Q: Does sb14 give police officers the authority to arrest someone committing an offense against this law?
Does sb14 give police officers the authority to arrest someone committing an offense against this law?
Can the female genital mutilation law from 1999 be used in conjunction with the new gender mutilation law, sb14? Also, I was told not a single DA would take a case with the charge from the 1999 law, why?? Also, the way sb14 is written when talking about the removal of healthy tissue, does this make circumcision now an offense under this new law? I was told that arrests don't happen under fee 1999 female gender mutilation law because of WPATH best practices guidelines, is this true and when did guidelines supercede state laws? Thank you for your time!
A:
Built into the 1999 law is the following defense:
"It is a defense to prosecution under Subsection (a) that:
(1) the person performing the act is a physician or other licensed health care professional and the act is within the scope of the person's license; and
(2) the act is performed for medical purposes."
The WPATH global standard of care is directly relevant to whether the act was performed for medical purposes.

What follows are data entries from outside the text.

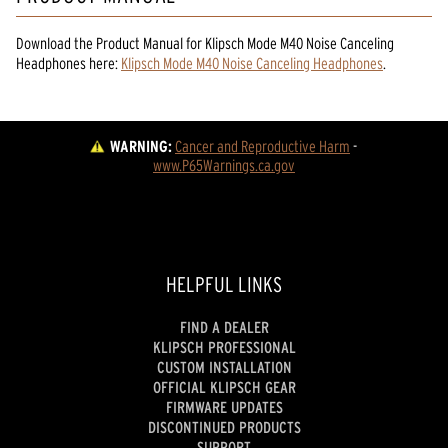
Download the
Product Manual
for
Klipsch Mode M40 Noise Canceling
Headphones
here:
Klipsch Mode M40 Noise Canceling Headphones
.
WARNING:
Cancer and Reproductive Harm
 - 
www.P65Warnings.ca.gov
HELPFUL LINKS
FIND A DEALER
KLIPSCH PROFESSIONAL
CUSTOM INSTALLATION
OFFICIAL KLIPSCH GEAR
FIRMWARE UPDATES
DISCONTINUED PRODUCTS
SUPPORT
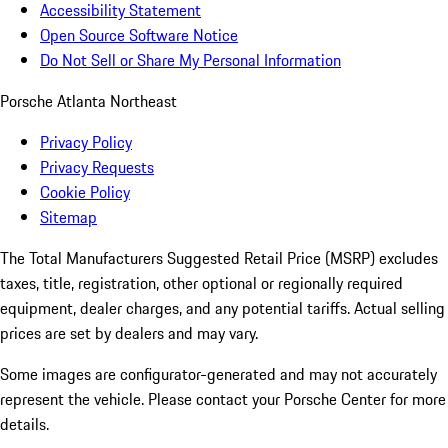
Accessibility Statement
Open Source Software Notice
Do Not Sell or Share My Personal Information
Porsche Atlanta Northeast
Privacy Policy
Privacy Requests
Cookie Policy
Sitemap
The Total Manufacturers Suggested Retail Price (MSRP) excludes
taxes, title, registration, other optional or regionally required
equipment, dealer charges, and any potential tariffs. Actual selling
prices are set by dealers and may vary.
Some images are configurator-generated and may not accurately
represent the vehicle. Please contact your Porsche Center for more
details.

SB-14 does not give police the authority to arrest anyone. It does give the Texas Medical Board the authority to not renew a physician's license if he/she violates its provisions and it does give the Texas Attorney General the authority to seek an injunction.
SB-14 does not make circumcision a crime unless it is "[f]or the purpose of transitioning a child's biological sex" as stated expressly in SB-14. Circumcision would not be performed as a standalone procedure for accomplishing that purpose.
Female genital mutilation remains a crime under the 1999 law when it is not performed for medical purposes (for example when it is performed to enhance male sexual pleasure or to control women's sexuality as opposed to being part of the medical standard of care for the treatment of gender dysphoria or gender identity disorder).